Brasileiro cria ‘minicérebros’ com gene de neandertais nos EUA

Reinaldo José Lopes

É difícil evitar o clichê: parece coisa de ficção científica. Hoje, já temos informações detalhadas sobre como era o genoma dos neandertais (Homo neanderthalensis), primos de primeiro grau dos seres humanos de hoje que sumiram há cerca de 30 mil anos. Também sabemos como usar células-tronco para produzir versões em miniatura e muito simplificadas do córtex cerebral (a camada mais externa do cérebro). E sabemos como alterar genes com relativa precisão. Junte tudo isso e você tem o quê? “Minicérebros neandertalizados”, propõe um pesquisador brasileiro que trabalha nos EUA.

Isso significa que agora “temos cérebros de neandertais em laboratório”? NÃO, definitivamente não. O trabalho de Alysson Muotri, biólogo paulista que hoje é professor da Universidade da Califórnia em San Diego, investiga apenas um pequeno aspecto de como seria o sistema nervoso de nossos parentes arcaicos — mas ainda assim é interessantíssimo, claro.

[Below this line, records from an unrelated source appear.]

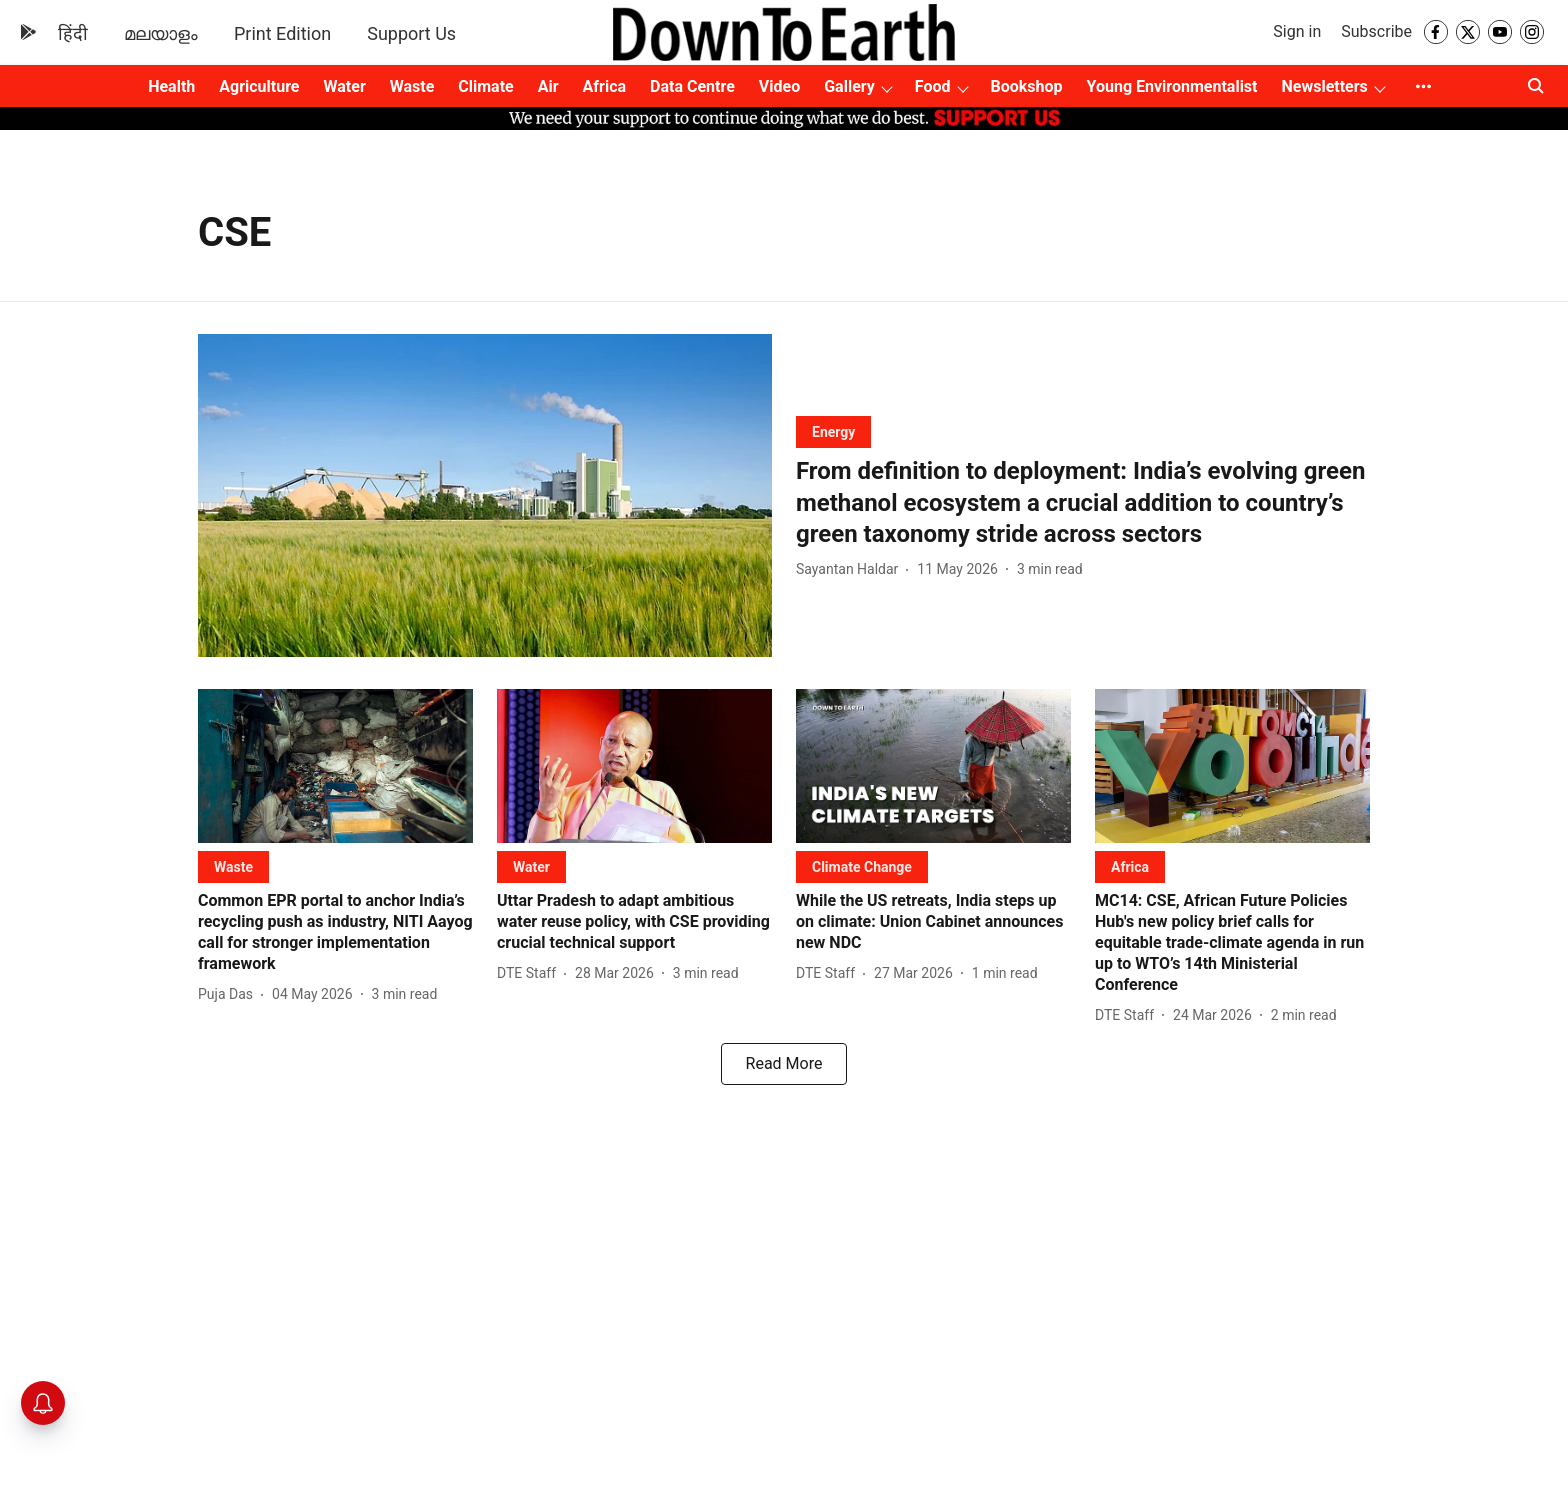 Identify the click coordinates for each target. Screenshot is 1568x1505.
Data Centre (692, 86)
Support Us (411, 33)
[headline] (1083, 503)
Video (779, 86)
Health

Recapitulando, a coisa funciona da seguinte maneira:

1)Muotri e seus colegas fizeram uma comparação da “biblioteca” de genes de humanos e neandertais. A semelhança entre os dois genomas é altíssima, de modo geral, mas aqui e ali existem diferenças, incluindo em trechos do DNA que estão associados ao desenvolvimento do sistema nervoso. Os pesquisadores pinçaram inicialmente um desses genes, o NOVA1. Ele contém a receita para a produção de uma proteína que se liga ao RNA — a molécula-irmã do DNA — apenas em neurônios. Como a presença do RNA é uma medida de como e quando genes estão mesmo “ativos” nas células, a proteína do NOVA1 na verdade atua como uma espécie de chave-mestra para vários outros genes, daí o interesse por ela. E o interessante é que a diferença entre os genomas neandertal e humano nesse gene é de apenas UMA letra química de DNA. Fácil de mexer, em tese.

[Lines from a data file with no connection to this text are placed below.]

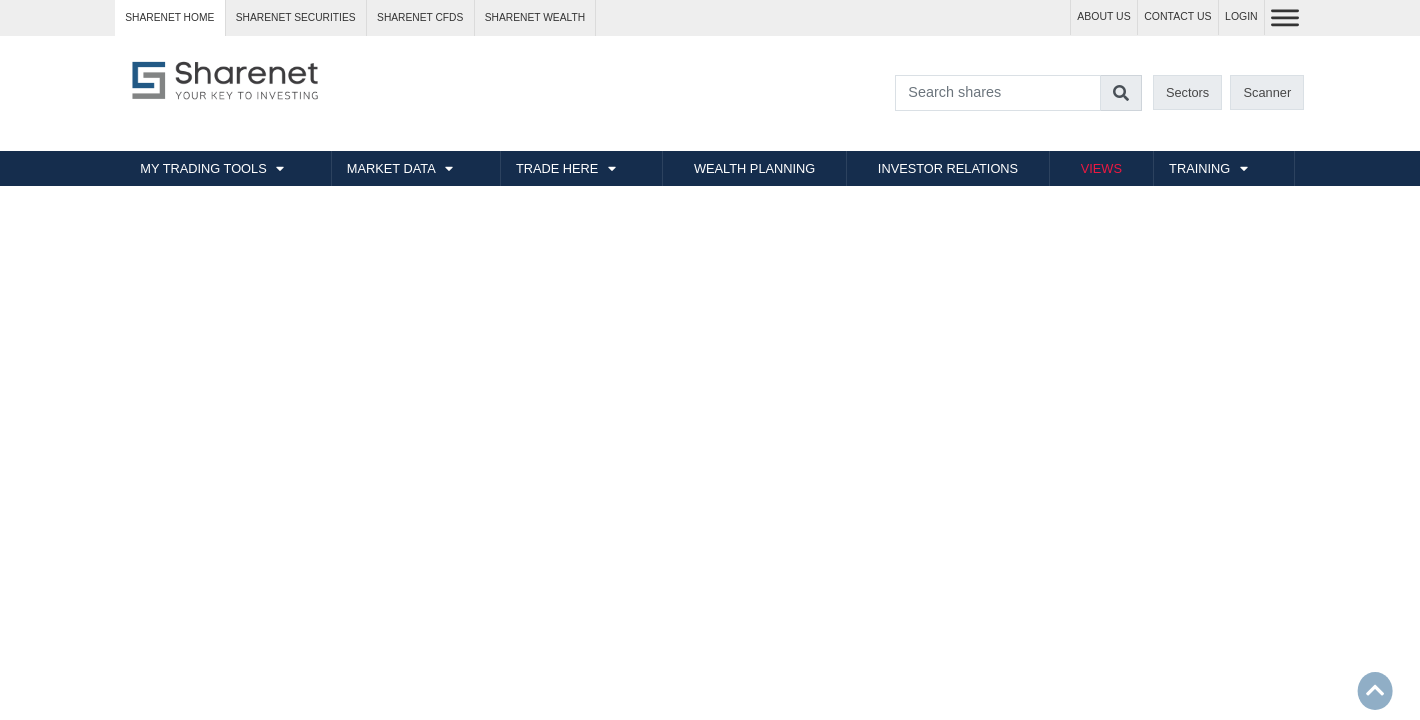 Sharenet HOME (169, 17)
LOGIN (1241, 16)
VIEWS (1101, 168)
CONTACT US (1177, 16)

2)Eles empregaram a técnica de edição de genomas Crispr para fazer justamente essa alteração em células derivadas da pele de pacientes humanos modernos normais (até porque não tinha pele de neandertal pra isso, certo?).

3)As alterações, além de dar a essas células a versão neandertal do gene, também as reverteram a um estudo similar ao embrionário, que permitiu que o desenvolvimento delas fosse direcionado para a formação de células do sistema nervoso.

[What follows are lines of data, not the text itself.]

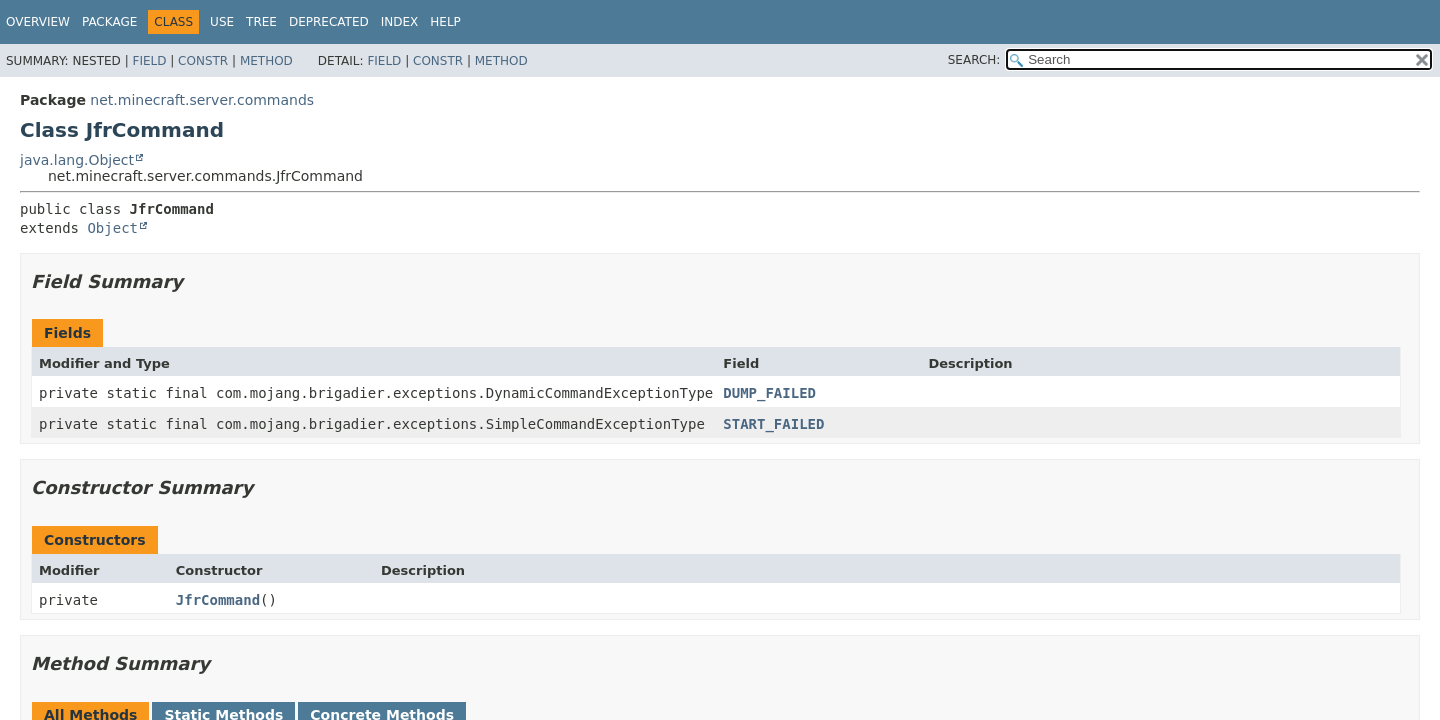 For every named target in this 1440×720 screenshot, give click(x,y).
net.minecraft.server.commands (202, 100)
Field (149, 61)
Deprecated (329, 22)
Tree (261, 22)
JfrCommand (218, 600)
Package (109, 22)
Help (445, 22)
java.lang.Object (77, 160)
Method (266, 61)
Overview (38, 22)
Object (112, 228)
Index (400, 22)
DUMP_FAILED (769, 393)
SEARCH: (974, 60)
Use (222, 22)
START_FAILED (773, 424)
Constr (203, 61) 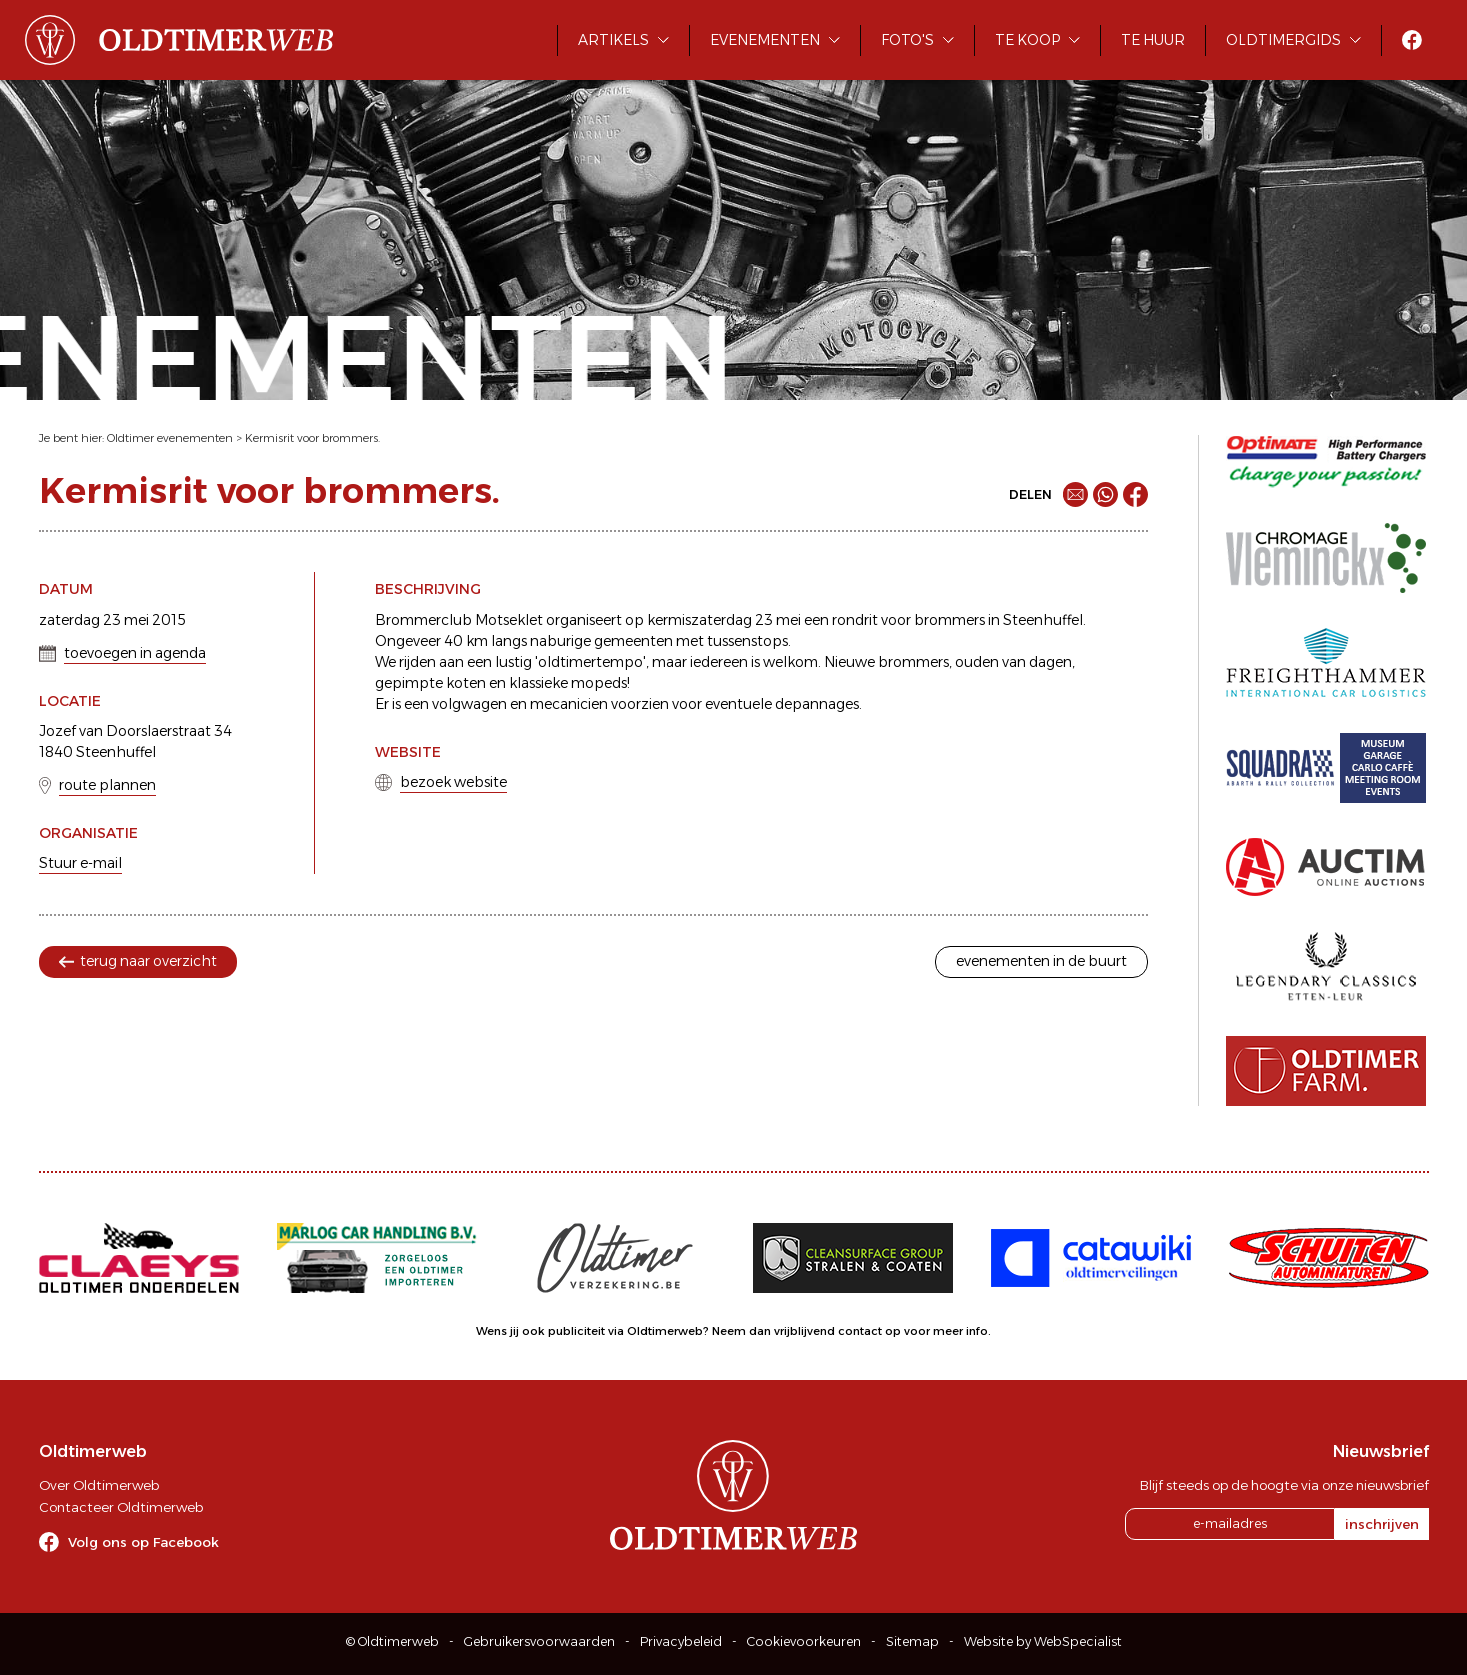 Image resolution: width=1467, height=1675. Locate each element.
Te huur (1153, 40)
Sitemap (912, 1641)
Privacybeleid (681, 1641)
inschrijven (1382, 1524)
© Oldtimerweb (392, 1641)
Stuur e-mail (80, 863)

4)Isso feito, eles usaram técnicas de laboratório bem estabelecidas para fazer com que elas formassem os tais minicérebros ou organoides cerebrais — “neanderoides”, segundo Muotri. Esses órgãos de laboratório possuem uma série de propriedades interessantes, entre as quais a possibilidade de simular as conexões entre as células, ou seja, como elas “conversam”.

5)E, de fato, há uma série de diferenças curiosas entre os minicérebros dos neandertais e os gerados a partir de células humanas. Até o formato é um pouco diferente — e a interação entre os neurônios com o gene neandertal é menos intensa do que entre as células humanas.

Vale ressaltar, e muito, que isso é só o começo. Alterar um único gene está muito, muito longe de nos dizer qual seria a diferença essencial entre neandertais e humanos, ou “o que nos faz humanos”, como diriam os mais grandiloquentes. As condições dos minicérebros em laboratório são muito úteis, mas estão muito distantes de simular um cérebro vivo real. De qualquer modo, podemos aprender muito com eles.